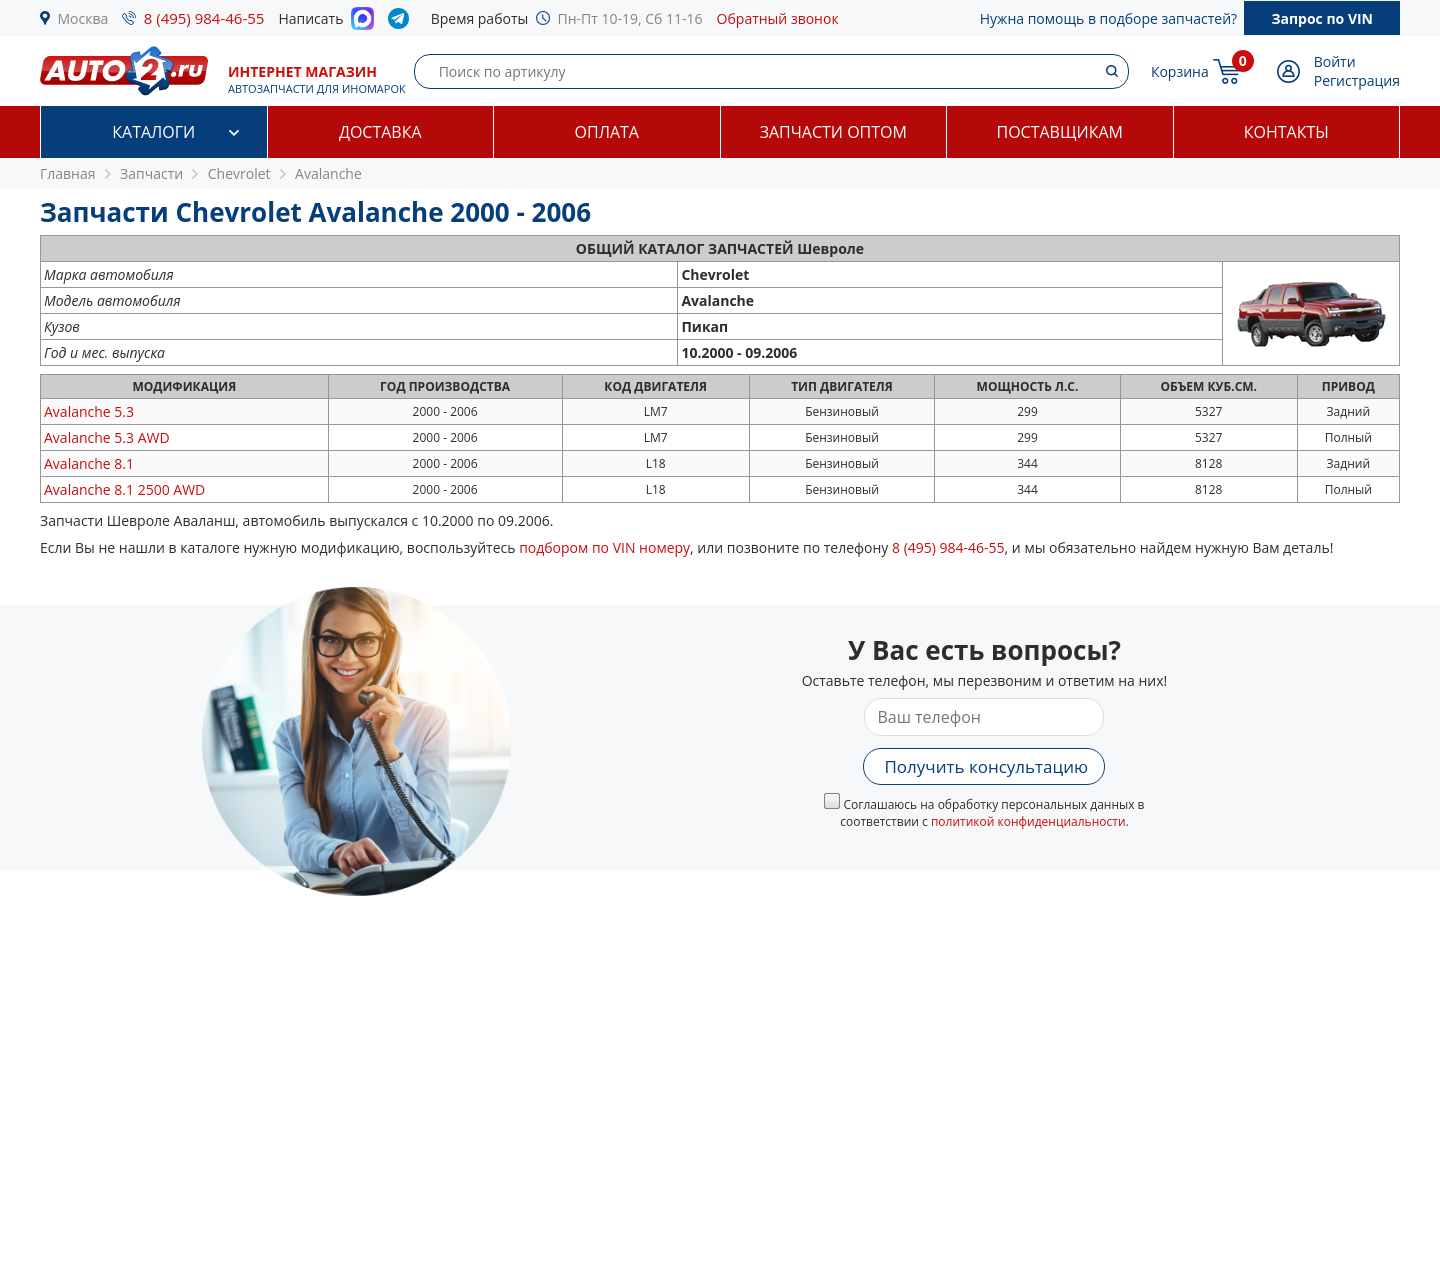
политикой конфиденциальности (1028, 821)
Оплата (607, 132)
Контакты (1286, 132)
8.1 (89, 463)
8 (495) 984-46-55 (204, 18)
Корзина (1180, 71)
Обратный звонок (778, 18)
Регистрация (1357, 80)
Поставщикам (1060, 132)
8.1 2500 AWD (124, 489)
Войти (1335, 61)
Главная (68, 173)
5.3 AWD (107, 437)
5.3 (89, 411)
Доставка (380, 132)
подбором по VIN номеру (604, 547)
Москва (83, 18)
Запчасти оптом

▶ [Description of the task]
Return each record above as it stands. Pictures stay out.

▶ [Written solution]
политикой конфиденциальности (1028, 821)
Оплата (607, 132)
Контакты (1286, 132)
8.1 (89, 463)
8 (495) 984-46-55 (204, 18)
Корзина (1180, 71)
Обратный звонок (778, 18)
Регистрация (1357, 80)
Поставщикам (1060, 132)
8.1 2500 AWD (124, 489)
Войти (1335, 61)
Главная (68, 173)
5.3 AWD (107, 437)
5.3 (89, 411)
Доставка (380, 132)
подбором по VIN номеру (604, 547)
Москва (83, 18)
Запчасти оптом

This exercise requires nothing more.